APPEAL from the Superior Court of San Bernardino County. J. David Mazurek,
Judge. Reversed and remanded with directions.
Janice R. Mazur, under appointment by the Court of Appeal, for Defendant and
Appellant.
Xavier Becerra and Rob Bonta, Attorneys General, Lance E. Winters, Chief
Assistant Attorney General, Julie L. Garland and Arlene A. Sevidal, Assistant Attorneys
General, Warren J. Williams and Steve T. Oetting, Deputy Attorneys General, for
Plaintiff and Respondent.
1
In this case, the California Department of Corrections and Rehabilitation
(the department) submitted a letter to the trial court and recommended the court recall
defendant Clifford Edmond Awardo’s sentence and resentence him pursuant to Penal
Code1 former section 1170, subdivision (d)(1) (Stats. 2018, ch. 1001, § 2). Specifically,
the department informed the trial court of an ameliorative amendment to former
section 1385 (Stats. 2018, ch. 1013, §§ 1-2.), which provided that the trial court has
discretion to dismiss, in the interest of justice, serious prior felony strikes. The trial court
summarily denied the recommendation by minute order. The next month, defendant
submitted his own letter to the trial court and asked the court to review his case and
reconsider its ruling on the department’s recommendation. The trial court denied the
request, and defendant timely appealed.
On appeal, defendant argued that the trial court abused its discretion by not
permitting him to submit additional information about his rehabilitation and by not
reconsidering its denial of the department’s recommendation. In our original opinion
filed on October 12, 2021, we held that the trial court had jurisdiction to entertain the
department’s recommendation to recall defendant’s sentence but, once the court denied it,
the court was once more divested of jurisdiction to resentence him. And, because
defendant did not submit his request until one month after the trial court had denied the
department’s recommendation, the court simply lacked the jurisdiction to consider it.
Therefore, we affirmed the order denying the department’s recommendation.

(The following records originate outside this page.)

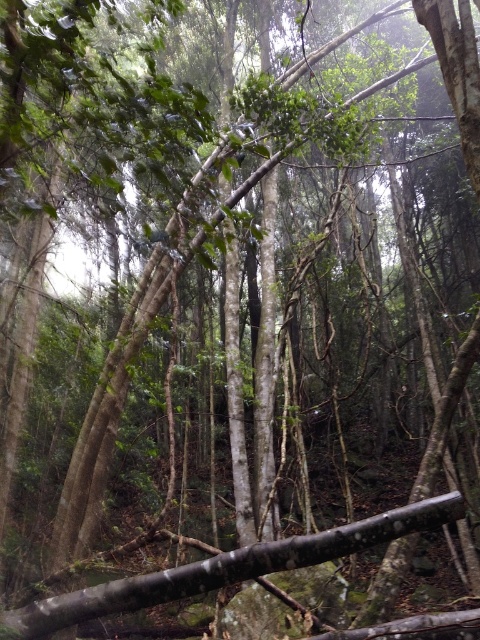 Question: Which of the following is the closest to the observer?

Choices:
 (A) (309, 608)
 (B) (197, 589)

Answer: (B)

Question: Is smooth brown branch at center wider than smooth brown rock at center?

Choices:
 (A) yes
 (B) no

Answer: (A)

Question: Which object appears farthest from the camera in this image?

Choices:
 (A) smooth brown rock at center
 (B) smooth brown branch at center

Answer: (A)

Question: Does smooth brown branch at center have a lesser width compared to smooth brown rock at center?

Choices:
 (A) yes
 (B) no

Answer: (B)

Question: Which point is closer to the camera?

Choices:
 (A) (311, 602)
 (B) (188, 573)

Answer: (B)

Question: Does smooth brown branch at center appear over smooth brown rock at center?

Choices:
 (A) no
 (B) yes

Answer: (B) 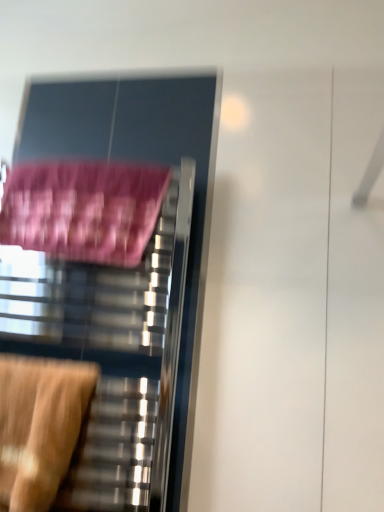 What do you see at coordinates (39, 426) in the screenshot? I see `wooden swivel chair at lower left` at bounding box center [39, 426].

Measure the distance between metallic towel rack at left and camera.

metallic towel rack at left and camera are 98.11 centimeters apart.

In order to click on pink fabric bath towel at left in this screenshot , I will do `click(83, 210)`.

Is wooden swivel chair at lower left not inside pink fabric bath towel at left?

Indeed, wooden swivel chair at lower left is completely outside pink fabric bath towel at left.

Based on the photo, from the image's perspective, is wooden swivel chair at lower left under pink fabric bath towel at left?

Yes.

Where is `bath towel located behind the wooden swivel chair at lower left`? This screenshot has width=384, height=512. bath towel located behind the wooden swivel chair at lower left is located at coordinates coord(83,210).

Considering the sizes of objects pink fabric bath towel at left and metallic towel rack at left in the image provided, who is shorter, pink fabric bath towel at left or metallic towel rack at left?

Standing shorter between the two is pink fabric bath towel at left.

Can you tell me how much pink fabric bath towel at left and metallic towel rack at left differ in facing direction?

pink fabric bath towel at left and metallic towel rack at left are facing 0.000149 degrees away from each other.

Is point (111, 224) in front of point (144, 425)?

Yes, point (111, 224) is in front of point (144, 425).

Based on the photo, is pink fabric bath towel at left in front of or behind metallic towel rack at left in the image?

pink fabric bath towel at left is positioned farther from the viewer than metallic towel rack at left.

How many degrees apart are the facing directions of metallic towel rack at left and pink fabric bath towel at left?

0.000149 degrees separate the facing orientations of metallic towel rack at left and pink fabric bath towel at left.

Based on the photo, considering the relative positions of metallic towel rack at left and pink fabric bath towel at left in the image provided, is metallic towel rack at left behind pink fabric bath towel at left?

No, it is in front of pink fabric bath towel at left.

From the image's perspective, who appears lower, metallic towel rack at left or pink fabric bath towel at left?

metallic towel rack at left is shown below in the image.

From a real-world perspective, is metallic towel rack at left physically above pink fabric bath towel at left?

→ No, from a real-world perspective, metallic towel rack at left is not above pink fabric bath towel at left.

Is wooden swivel chair at lower left oriented away from metallic towel rack at left?

Yes, wooden swivel chair at lower left's orientation is away from metallic towel rack at left.

From a real-world perspective, is wooden swivel chair at lower left over metallic towel rack at left?

No.

Looking at this image, would you say wooden swivel chair at lower left contains metallic towel rack at left?

No, wooden swivel chair at lower left does not contain metallic towel rack at left.

Which of these two, pink fabric bath towel at left or wooden swivel chair at lower left, stands shorter?

With less height is pink fabric bath towel at left.

Is pink fabric bath towel at left wider or thinner than wooden swivel chair at lower left?

pink fabric bath towel at left is thinner than wooden swivel chair at lower left.

Does pink fabric bath towel at left turn towards wooden swivel chair at lower left?

No, pink fabric bath towel at left does not turn towards wooden swivel chair at lower left.

Considering the positions of objects pink fabric bath towel at left and wooden swivel chair at lower left in the image provided, who is more to the left, pink fabric bath towel at left or wooden swivel chair at lower left?

From the viewer's perspective, wooden swivel chair at lower left appears more on the left side.

Identify the location of swivel chair that appears in front of the metallic towel rack at left. This screenshot has height=512, width=384. (39, 426).

Looking at this image, is metallic towel rack at left looking in the opposite direction of wooden swivel chair at lower left?

Correct, metallic towel rack at left is looking away from wooden swivel chair at lower left.

Are metallic towel rack at left and wooden swivel chair at lower left located far from each other?

No, metallic towel rack at left is not far from wooden swivel chair at lower left.

Considering the points (172, 335) and (50, 461), which point is behind, point (172, 335) or point (50, 461)?

Point (172, 335)

Identify the location of swivel chair lying below the pink fabric bath towel at left (from the image's perspective). point(39,426).

Find the location of a particular element. furniture below the pink fabric bath towel at left (from a real-world perspective) is located at coordinates (110, 351).

Estimate the real-world distances between objects in this image. Which object is closer to metallic towel rack at left, pink fabric bath towel at left or wooden swivel chair at lower left?

Based on the image, wooden swivel chair at lower left appears to be nearer to metallic towel rack at left.

Looking at the image, which one is located further to pink fabric bath towel at left, metallic towel rack at left or wooden swivel chair at lower left?

wooden swivel chair at lower left is positioned further to the anchor pink fabric bath towel at left.

From the image, which object appears to be nearer to pink fabric bath towel at left, wooden swivel chair at lower left or metallic towel rack at left?

Among the two, metallic towel rack at left is located nearer to pink fabric bath towel at left.

When comparing their distances from wooden swivel chair at lower left, does pink fabric bath towel at left or metallic towel rack at left seem closer?

metallic towel rack at left.

When comparing their distances from metallic towel rack at left, does wooden swivel chair at lower left or pink fabric bath towel at left seem closer?

wooden swivel chair at lower left.

From the image, which object appears to be nearer to wooden swivel chair at lower left, metallic towel rack at left or pink fabric bath towel at left?

metallic towel rack at left is positioned closer to the anchor wooden swivel chair at lower left.

The image size is (384, 512). Find the location of `furniture between pink fabric bath towel at left and wooden swivel chair at lower left in the vertical direction`. furniture between pink fabric bath towel at left and wooden swivel chair at lower left in the vertical direction is located at coordinates (110, 351). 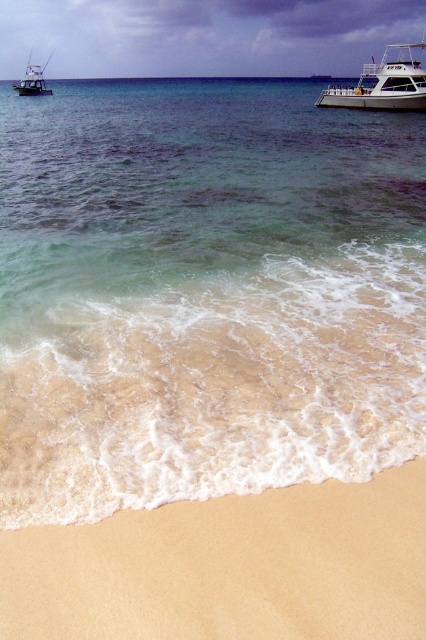 Between beige sandy beach at lower center and brushed metal boat at upper left, which one appears on the right side from the viewer's perspective?

beige sandy beach at lower center is more to the right.

Is the position of beige sandy beach at lower center less distant than that of brushed metal boat at upper left?

Yes, it is in front of brushed metal boat at upper left.

Is point (236, 620) less distant than point (28, 92)?

Yes, it is.

You are a GUI agent. You are given a task and a screenshot of the screen. Output one action in this format:
    pyautogui.click(x=<x>, y=<y>)
    Task: Click on the beige sandy beach at lower center
    Image resolution: width=426 pixels, height=640 pixels.
    Given the screenshot: What is the action you would take?
    (x=230, y=566)

Does beige sandy beach at lower center have a lesser width compared to white glossy boat at upper right?

Correct, beige sandy beach at lower center's width is less than white glossy boat at upper right's.

Based on the photo, who is positioned more to the left, beige sandy beach at lower center or white glossy boat at upper right?

beige sandy beach at lower center is more to the left.

Which is behind, point (187, 595) or point (402, 52)?

Point (402, 52)

In order to click on beige sandy beach at lower center in this screenshot , I will do point(230,566).

Where is `clear water at center`? The width and height of the screenshot is (426, 640). clear water at center is located at coordinates (204, 292).

Does clear water at center have a larger size compared to white glossy boat at upper right?

No.

This screenshot has height=640, width=426. Identify the location of clear water at center. point(204,292).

1 All further statutory references are to the Penal Code unless otherwise indicated.
2
Unbeknownst to this court, four days before we issued our original decision in this
appeal, the Governor signed into law a series of bills that, among other things, amended
section 1170 (Stats. 2020, ch. 29, § 15, eff. Jan. 1, 2022; Sen. Bill No. 118 (2021-2022
Reg. Sess.)) and enacted section 1170.03 (Stats. 2021, ch. 719, § 3.1, eff. Jan. 1, 2022;
Assem. Bill No. 1540 (2021-2022 Reg. Sess.)). Section 1170.03 provides that the trial
court may not deny a resentencing recommendation from the department without first
(1) providing a defendant with notice of the recommendation, (2) appointing counsel for
a defendant, and (3) conducting a hearing within 30 days of the recommendation where
the parties are given the opportunity to address the basis of the court’s intended denial or
rejection. (§ 1170.03, subds. (a)(8), (b)(1).)
In addition, section 1170.03 establishes a rebuttable presumption in favor of
recalling and resentencing a defendant that may be overcome only if the trial court finds
that he or she poses an unreasonable risk of danger to public safety as defined in
section 1170.18. It also requires the court to state on the record its reasons for granting or
denying the department’s recommendation. (§ 1170.03, subds. (a)(6), (b)(2).) And, in
uncodified statements of legislative purpose, the Legislature expressed its intent that trial
courts “recognize the scrutiny that has already been brought to these [resentencing]
referrals” and “apply ameliorative laws passed by this body that reduce sentences or
provide for judicial discretion, regardless of the date of the offense or conviction.” (Stats.
2021, ch. 719, § 1(h)-(i).)
3
We granted defendant’s petition for rehearing and directed the parties to address
the effect of the statutory amendments to section 1170 and the adoption of
section 1170.03. In their supplemental briefs, the parties agree we should reverse the
order denying the department’s recommendation, and remand for the trial court to
comply with the dictates of section 1170.03 and reconsider the department’s
recommendation. We agree.
I.
PROCEDURAL BACKGROUND
A jury convicted defendant of one count of burglary of an inhabited dwelling
(§ 459) and one count of misdemeanor violation of a protective order (§ 273.6, subd. (a)).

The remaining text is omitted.